Model mispredictions can lead to errors and a shift in input distributions.
Limiting the length of conversations helps prevent the model from going off the rails.
Understanding the behavior and distribution shifts of language models is a basic goal.
Exploring how bad outputs are reached through probability distributions is an ongoing direction.
Having more lenses and perspectives to understand these systems will be useful.
Research at OpenAI focuses on net value, including interpretability, alignment, and multilingual work.
The goal is to avoid making the situation worse and pursue valuable ideas and utility.
OpenAI welcomes contributions through email or Discord for alignment projects or open source work.

Alignment and Interpretability in RL Policies

1:05:49 - 1:13:44

The primary method to get involved with Luther is through Discord and the project channels.
The alignment mine test projects aim to study embedded agency failures in a toy sandbox.
Real-world scenarios differ from reinforcement learning diagrams, and certain failures can occur in embedded settings.
One example of an embedded failure is wire-heading, where an agent realizes it can manipulate the reward signal.
The MindTest project uses Minecraft as a flexible environment to investigate and mitigate these failures.
Interpretability of RL policies in MindTest is being explored to understand potential problems and limitations.

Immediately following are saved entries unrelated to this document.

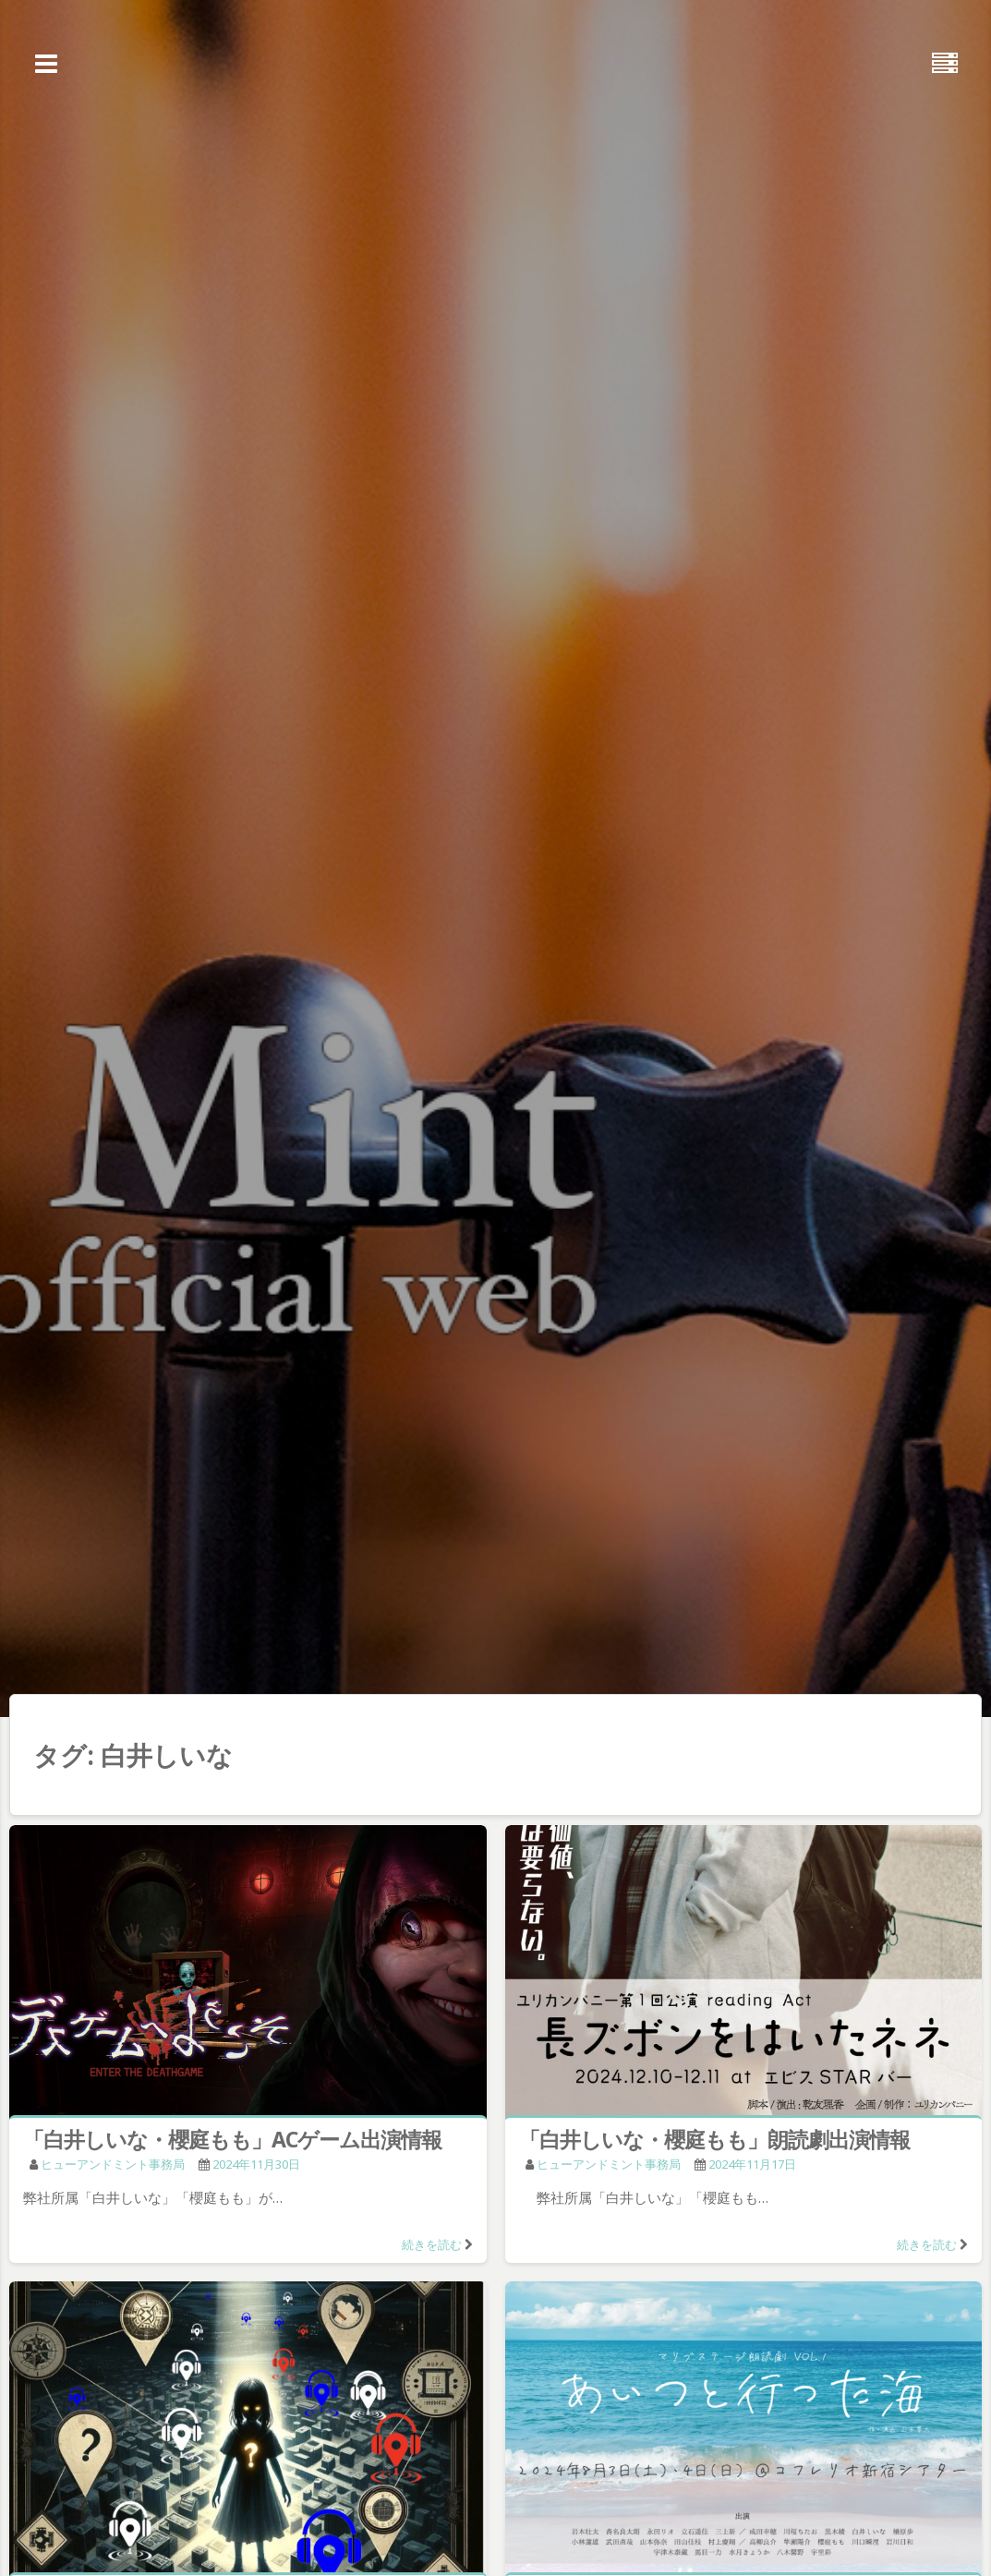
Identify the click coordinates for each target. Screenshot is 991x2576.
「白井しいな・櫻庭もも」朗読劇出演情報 (714, 2139)
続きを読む (432, 2244)
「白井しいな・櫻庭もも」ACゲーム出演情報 (232, 2139)
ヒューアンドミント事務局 (113, 2164)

Challenges in RL Policies and Future Directions

1:13:15 - 1:20:53

Interpretability of RL policies is a challenge, especially in terms of unintended consequences
Incentivizing the model to punch trees resulted in unexpected behavior where it didn't punch out the bottom log but hopped on top to access more logs
Finding ways to address unintended consequences and rewards feedback in RL is a current focus
The next step is to focus on model-based RL and training generative models of mine tests
Questions arise about state tracking inside video models augmented with actions
The project involves building gym-like environments and collaborating with the Pharoma Foundation for updated versions and multi-agent APIs
A tiny neural network was used for training, scaling up may increase interpretability challenges
Functional policies can be difficult as noise increases in larger systems

Noisy Policies and Courageability

1:20:40 - 1:28:09

The lack of symmetry in the environment is not enough to explain the noisy and not great policy.
Initialization noise and RL noise contribute to the noisy policy.
The Minecraft character having a tool on the right could explain the lack of symmetry.
Courageability is the ability for models to be corrected by humans.
A coregible agent allows humans to modify its behavior or source code.
Agents may try to prevent humans from changing their minds or seeing what they are doing.
There are theoretical analyses and simple decision problems that demonstrate courageability, such as the off-switch game.
Fixing failure modes in courageability is challenging and requires reliable solutions.
Demonstrating failure modes in a Minecraft environment is feasible, but fixing them is more difficult.

Future Directions and Conclusion

1:27:49 - 1:29:48

The speaker has vague intuitions about ideas to tackle a problem but nothing concrete yet.
It is better to wait for a solid demonstration before deploying anything.
The speaker wonders how acceptable it is to post something about race.
People who have ordered the 800 GPUs are aware of others making similar orders.
Relevant actors are aware of what is going on, which makes it terrible because they are ready to race.
The speaker invites the audience to hang out at their Discord and Azure AI platform.